Like much of his work, there is an uncomfortable nastiness about his “lessers” that permeates this film. His acerbic wit spits out biting gags and spiteful caricatures at the expense of his usual foils: psychiatrists, fans, actors, women, children, parents, Jews, Gentiles, God, marriage, religion, trendy popular movements of any kind.

But, surprisingly, in the end there is a sense of backing off, a questioning of his harsh judgments, a confrontation with the reality that his whiny complaints about everyone else in his life are, just possibly, an unjustified reflection of his own fears and neuroses.

The point is masked in some talk about his “art” and “creations” and his “love” of his characters which Allen would skewer as pretentious if spoken by one of the “arty” characters in his other films.

Allen seems to say to us, in his whiny voice: “Yes, I know I am not a nice person, but at least I have talent and a willingness to lay myself, with all my faults, open in my work to you. Judge me by my art, not by my faults.”

The problem, Woody, is that your life is your “art,” so both are fair for judgment. An another thing: because you are self-deceiving, how can we trust the “truth” of your “art?”


Celebrity (1998)

Typical Woody in several respects. It is shot in black and white — by Sven Nykvist, Bergman’s cinematographer. It is about New York chic and, of course, the absurdity of celebrity.

Like other Allen films, the visual style and structure is derivative of another director. In the past he has emulated Fellini and Bergman. Now, he tries Robert Altman’s ensemble technique, splicing interlocking, overlapping stories with a notable cast, while the mood takes some from "La Dolce Vita."

Woody has enticed many stars and “famous” people to appear in small roles and cameos, including Bebe Neuwirth as a hooker looking for a book deal; Charlize Theron as a super model; Leonardo DiCaprio as a coked up, abusive film star (and Gretchen Mol as his moll); Melanie Griffith as a star; Winona Ryder as an aspiring actress. Donald Trump and the Buttafuccos, among others, are seen.

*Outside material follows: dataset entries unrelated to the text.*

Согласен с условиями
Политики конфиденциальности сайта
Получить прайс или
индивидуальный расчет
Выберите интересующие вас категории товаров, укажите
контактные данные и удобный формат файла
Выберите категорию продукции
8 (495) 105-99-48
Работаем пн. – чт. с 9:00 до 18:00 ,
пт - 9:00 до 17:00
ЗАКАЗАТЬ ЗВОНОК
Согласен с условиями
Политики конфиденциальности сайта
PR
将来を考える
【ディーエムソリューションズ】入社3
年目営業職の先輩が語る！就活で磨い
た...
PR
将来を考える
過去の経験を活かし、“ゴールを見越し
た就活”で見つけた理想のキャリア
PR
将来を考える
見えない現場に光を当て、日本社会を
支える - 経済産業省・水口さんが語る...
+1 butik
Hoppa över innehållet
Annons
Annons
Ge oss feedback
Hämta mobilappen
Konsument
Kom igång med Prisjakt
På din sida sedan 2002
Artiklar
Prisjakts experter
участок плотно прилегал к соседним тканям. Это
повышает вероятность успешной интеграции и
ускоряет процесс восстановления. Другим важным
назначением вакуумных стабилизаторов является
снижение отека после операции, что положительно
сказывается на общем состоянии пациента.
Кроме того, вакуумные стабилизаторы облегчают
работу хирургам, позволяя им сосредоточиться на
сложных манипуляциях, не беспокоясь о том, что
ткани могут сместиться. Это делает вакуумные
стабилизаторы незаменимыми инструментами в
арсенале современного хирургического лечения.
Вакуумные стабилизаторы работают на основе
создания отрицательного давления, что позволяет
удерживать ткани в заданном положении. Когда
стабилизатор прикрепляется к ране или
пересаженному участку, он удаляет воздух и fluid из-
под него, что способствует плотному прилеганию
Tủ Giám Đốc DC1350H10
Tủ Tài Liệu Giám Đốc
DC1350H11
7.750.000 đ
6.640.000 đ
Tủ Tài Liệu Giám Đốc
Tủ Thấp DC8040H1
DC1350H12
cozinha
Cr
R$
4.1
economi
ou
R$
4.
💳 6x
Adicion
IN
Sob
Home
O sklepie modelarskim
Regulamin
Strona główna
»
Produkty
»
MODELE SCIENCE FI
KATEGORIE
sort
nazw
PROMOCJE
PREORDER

The story tracks Kenneth Branagh as a magazine writer who interviews celebrities and aspires to be one, and Judy Davis as his ex-wife, who becomes a celebrity while aspiring to be “real.” The very British Branagh adopted a New York accent and mouths Woody’s familiar speech pattern of stammering, self-deceiving, selfish, pseudo-sensitive lines with an impressionist’s master timing. He shares Woody’s fear of being naked, and spouts some of his favorite lines, especially about sex: “I’m polymorphously perverse.”

As all Woody’s message films, this one can be a bit heavy handed, though he thankfully eschews drama and keeps some good gags. We are shown the silliness of our obsession with celebrity in all its manifestations.

There is a scene in a pop plastic surgeon’s office. There is a film premiere, scenes at parties, clubs, book previews. There is a “reality” TV show, including episodes about “overweight achievers,” another with a confrontation between a rabbi, a skinhead, Klansmen, mobsters, and Black Muslims, all of whom share donuts and agents. There is a corrupt senator, a real estate agent to the stars, and show biz peripherals galore.

There are laughs about scripts to remake Birth of A Nation with an all black cast. Neuwirth chokes on a banana while showing Davis how to give a blow job. A cop asks DiCaprio for his autograph while arresting him for domestic violence. There is enthusiastic talk of a film which is “an adaptation of a sequel of a remake.”

Woody’s ear and eye for the lies, the polite insincerity of social intercourse, the concealment and self-deception that flows like white wine at all social gatherings with celebrities and celebrity sniffers; for the superficial bullshit that reeks in society, is unerringly true. Underlying all, is the aura of sadness about the fact that in our values, failure is defined as not being famous and fame delineates success.

Everyone Says I Love You (1996)

Cinema is the province of fantasy. Woody Allen has always used his films to let us in on his imaginative and self-indulgent longings. He has pictured himself as witty, charming, sexy, all of which requires a suspension of disbelief. He is a romantic at heart. Underneath the whining wisecracks, he has a sentimental streak a mile wide.

He has always indulged his loves in his films: New York, tall young girls and vulnerable women who need someone to teach them to laugh. He loves jazz, the Marx Brothers anti-pomposity gags, and romantic American standards (note the paean to Gershwin in "Manhattan"). He also loves nostalgia, especially the 1930's and 40's: tough guys ("Play It Again, Sam," "Curse of The Jade Scorpion"), radio ("Radio Days"), gangsters ("Bullets Over Broadway"). And he loves films and the romantic illusions they indulge.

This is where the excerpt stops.